Виновница страстей - стр. 15
Стоило Аглае представить себе, как это могло бы у них произойти, и у нее запылали щеки, она смешалась, и все ее волнение, и трепет, и надежды, и безнадежность так явно отобразились у нее на лице, такой оно залилось краской, так задрожали руки, что Лушка испугалась, неправильно истолковав это смущение, и, ловко перевернувшись на колени, припала к ногам Аглаи:
– Барышня, Аглая Петровна! Не погубите! Христа ради, никому не сказывайте! Барин строг, а госпожа Метлицына – сущая зверюга, отправят они меня в деревню как пить дать, а там темь да глухомань, да всяк мужик сиволап, сущий поршень[19]! А так меня, может, Дроня за себя возьмет…
– Не бойся, Лушенька, никому не скажу, – утешила Аглая, которой весьма польстило, что Лушка назвала ее по отчеству, а главное, что девка назвала Зинаиду Михайловну Метлицыну сущей зверюгой (с чем Аглая была совершенно согласна). Впрочем, она и без того бедную девку не выдала бы. Крепостные – существа подневольные, да и приемыши-приживалы немногим выше их чином!
Но Видаль-то каков негодяй! Аглая вспомнила Лушкины слова: «Начал меня шарманкой да машеркой называть…»
Шарманка – это, видимо, charmante, очаровательная, ну а машерка – ma chère, моя милая… Вот, право, не знаешь, злиться или смеяться!

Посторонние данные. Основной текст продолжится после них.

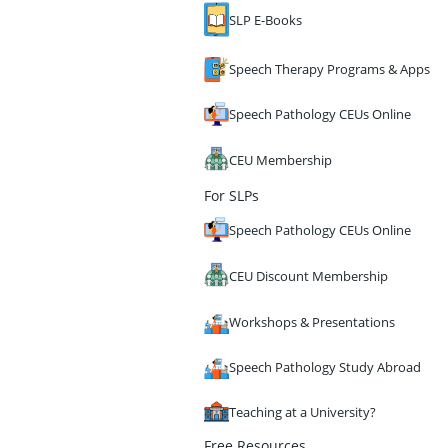
SLP E-Books
Speech Therapy Programs & Apps
Speech Pathology CEUs Online
CEU Membership
For SLPs
Speech Pathology CEUs Online
CEU Discount Membership
Workshops & Presentations
Speech Pathology Study Abroad
Teaching at a University?
Free Resources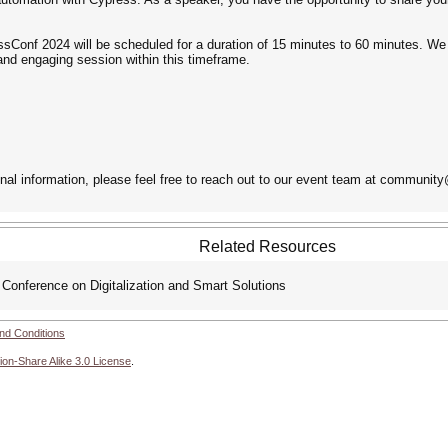
essConf 2024 will be scheduled for a duration of 15 minutes to 60 minutes. We
nd engaging session within this timeframe.
onal information, please feel free to reach out to our event team at communit
Related Resources
onference on Digitalization and Smart Solutions
nd Conditions
ion-Share Alike 3.0 License
.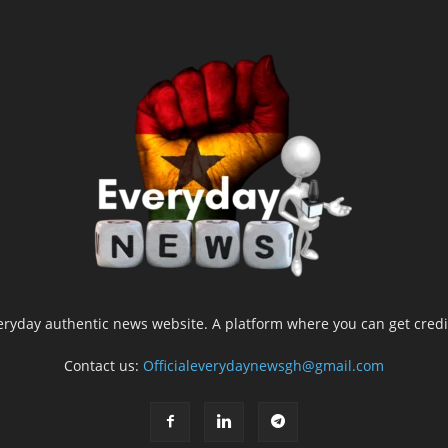
yday authentic news website. A platform where you can get credib
Contact us:
Officialeverydaynewsgh@gmail.com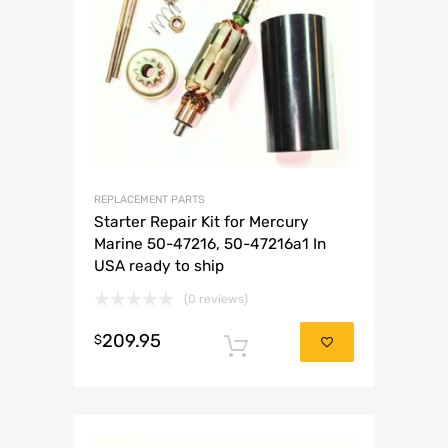
REPLACEMENT PARTS
Starter Repair Kit for Mercury
Marine 50-47216, 50-47216a1 In
USA ready to ship
(0 reviews)
209.95
$
Add to cart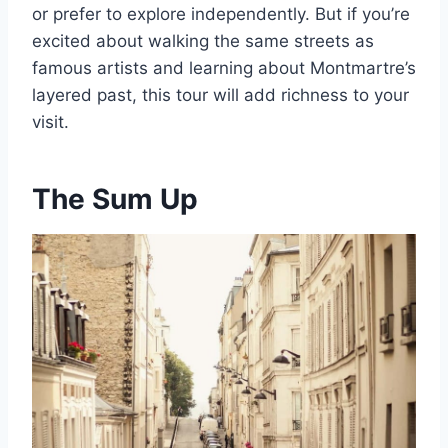
or prefer to explore independently. But if you’re
excited about walking the same streets as
famous artists and learning about Montmartre’s
layered past, this tour will add richness to your
visit.
The Sum Up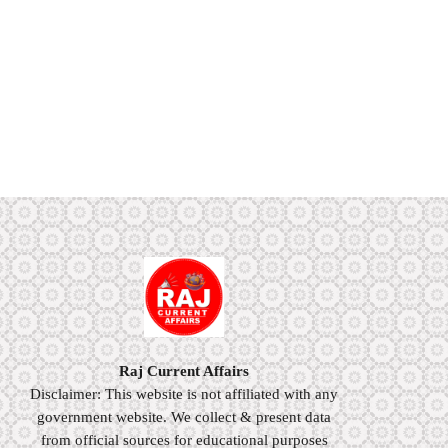
Raj Current Affairs
Disclaimer: This website is not affiliated with any
government website. We collect & present data
from official sources for educational purposes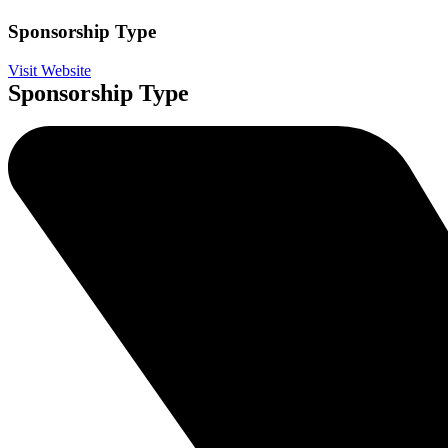
Sponsorship Type
Visit Website
Sponsorship Type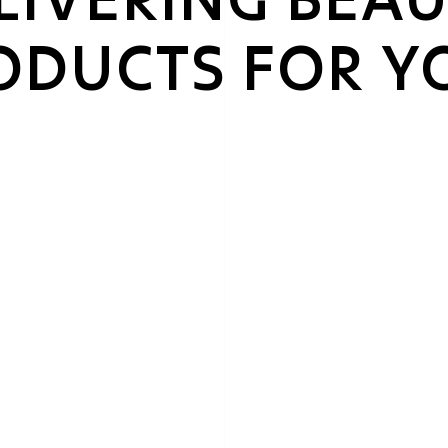
RODUCTS FOR Y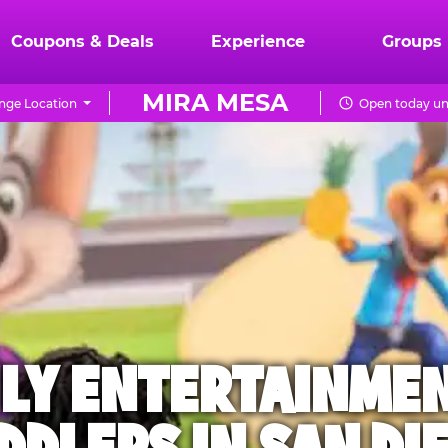
Coupons & Deals
Experience
Groups
MIRA MESA
nge Location
Open today un
ILY ENTERTAINME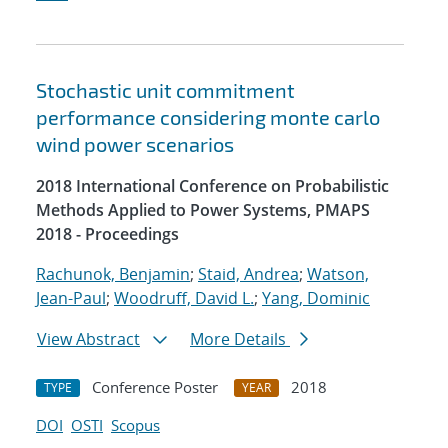
Stochastic unit commitment
performance considering monte carlo
wind power scenarios
2018 International Conference on Probabilistic
Methods Applied to Power Systems, PMAPS
2018 - Proceedings
Rachunok, Benjamin
;
Staid, Andrea
;
Watson,
Jean-Paul
;
Woodruff, David L.
;
Yang, Dominic
View Abstract
More Details
Conference Poster
2018
TYPE
YEAR
DOI
OSTI
Scopus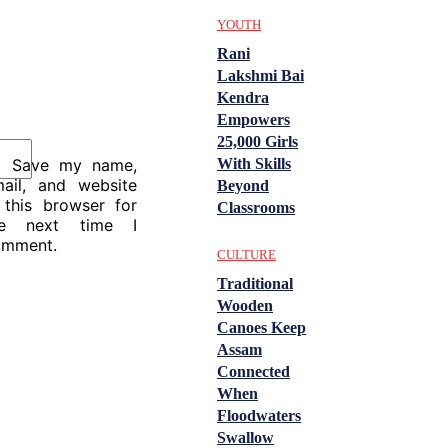
YOUTH
Rani
Lakshmi Bai
Kendra
Empowers
25,000 Girls
With Skills
Save my name,
ail, and website
Beyond
 this browser for
Classrooms
he next time I
omment.
CULTURE
Traditional
Wooden
Canoes Keep
Assam
Connected
When
Floodwaters
Swallow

В эту минуту снизу донесся шум подъехавшего к черному ходу экипажа, а это значило, что вернулись хозяева. Приложив палец к губам в знак того, что будет молчать, Аглая прощально улыбнулась зареванной «шарманке и машерке» Лушке и побежала вниз.
Глава третья
Предметы воздыханий
Еще на лестнице стало ясно, что Игнатьевы вернулись в дурном настроении. Алёшенька плакал, а граф и Наташа громогласно пререкались. Вернее сказать, Наташа только пыталась вставить словечко, но рассерженный отец криком кричал и не давал ей слова молвить:
– Набралась в Санкт-Петербурге вольностей? Желательно тебе путем несчастной Самойловой пойти? Себя в гроб вогнать, отца опозорить? Ну так знай: не пойдешь за того, за кого велю, я тоже, как Самойлов, наследства тебя лишу, всё Алёшке отпишу, а тебя из дому выгоню. Пойдешь с протянутой рукой!
Наташа от такой угрозы онемела, но тут Алёша заплакал в голос и закричал:
– Сестрица, не горюй, я тебя накормлю и половину денежек тебе отдам, как батюшка ни гневись!
Настала минута тишины, после которой граф и сам не то разрыдался, а может, и засмеялся:
– Ах ты Алексей, человек Божий, покрыт рогожей! Душа твоя милостивая! Не стоишь ты, Наташка, строптивица, такого брата! Эй, Митроха! Забери графа молодого, да умой его, да скажи на кухне дать ему неурочно сладкого за такую доброту!